Je clignai plusieurs fois des paupières et déviai le regard.

— Tous ces cadavres me donnent la gerbe, mais ça passera.

Je devais me couvrir. Personne ne devait voir mon angoisse.

— Tu te laisses encore impressionner par le sang ? Toi, la première ? se moqua-t-il en souriant.

Je ris doucement, nerveusement, et serrai mon carnet fort dans ma main. J'avais l'impression de détenir quelque chose d'illégal ; que tous ces yeux autour de moi étaient capables de voir à travers mes affaires et de me démasquer.

Tobias fit un pas en avant, cette fois l'air plus inquiet, et attrapa mon menton pour me forcer à le voir.

— Tu veux rentrer ?

Je laissai ses doigts me réchauffer la peau et le regardai dans les yeux. Beaucoup plus grand que moi, il avait le regard marron glacé ; plus clair et vibrant que le mien, et le nez droit. Ses sourcils étaient broussailleux et sombres, ses lèvres étaient un peu minces, et elles se rapprochèrent de moi.

Il embrassa ma joue. Son odeur évoqua tout de suite quelque chose de familier, de réconfortant, et je voulus le prendre dans mes bras. Mais je tenais encore mon carnet.

Je voulais m'en débarrasser et oublier l'anxiété que me procurait ce qu'il cachait. Je secouai la tête après un moment.

— Je veux voir les autres aussi.

— Si celui-là t'as secoué, je ne pense pas que ce soit une bonne idée de...

— Je veux les voir.

Tobias leva les deux mains en l'air et ricana.

— Ma jolie Esther veut garder sa place.

— Pas envie que Numéro Deux me devance.

Il rit et passa son bras autour de mon épaule.

— Encore un petit effort et après ça, on se fait une bonne bouffe devant la télé.

Je hochai la tête pour approuver et le laissai m'entraîner contre lui. Il embrassa le sommet de mon crâne et me serra contre lui en humant longuement ma capuche.

— Ce que tu sens bon.

Je vivais chez Tobias depuis six mois. Nous étions ensemble depuis bientôt un an et nous formions un duo à abattre. Et ça nous amusait.

Son génie dérangeait et inquiétait ceux de la promo. Il était un mur que personne n'arrivait à surpasser.
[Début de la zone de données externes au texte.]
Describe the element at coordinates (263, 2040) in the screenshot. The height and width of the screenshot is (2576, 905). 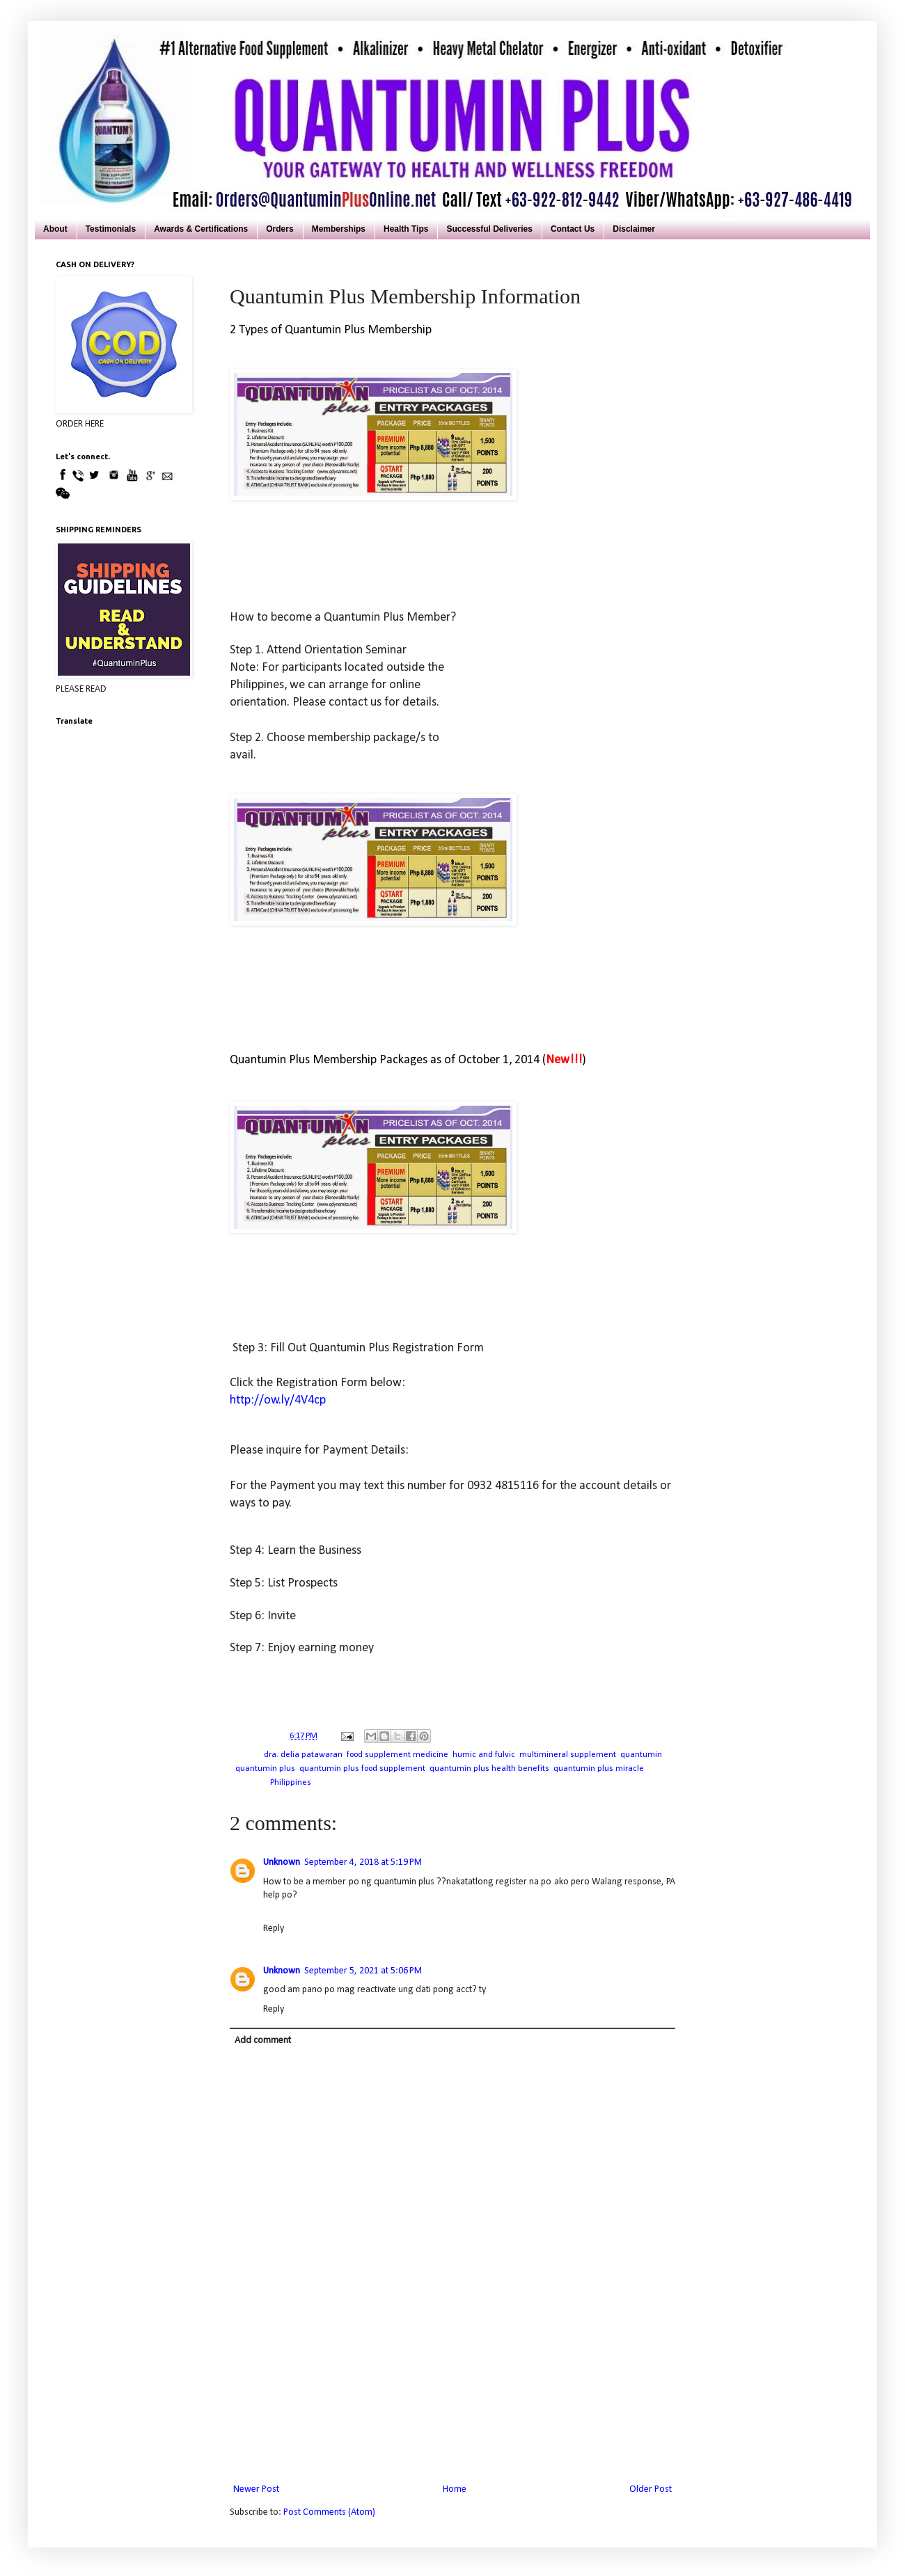
I see `Add comment` at that location.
Je voyais l'animosité chez les autres ; je connaissais cette lumière dans leur regard. J'avais la même braquée sur moi.

Forcés de travailler en groupe un an plus tôt, Rose, lui et moi nous rapprochâmes tous ce même jour. L'un en particulier plus que l'autre.

Tobias plaisantait souvent sur l'absurdité de la situation ; sur l'envie malsaine et déroutante des autres. Prétentieux et piquant dans son humour, il n'en restait pas moins bienveillant.

Il était le seul à simplement me respecter. À me regarder pour autre chose que nos études. À me voir vraiment. Et je le voyais aussi.

Sais-tu à quel point je t'adore, ma jolie Esther ? me soufflait-il souvent le matin en plongeant ses doigts dans mes longs cheveux emmêlés.

Je me rappelai de notre premier rencard. Improvisé à la sortie d'un cours tardif, il m'avait invité à manger avec lui dans un bistro du quartier. Bavard, avenant, atrocement extravertit, il comblait le vide que je m'imposais sans le vouloir.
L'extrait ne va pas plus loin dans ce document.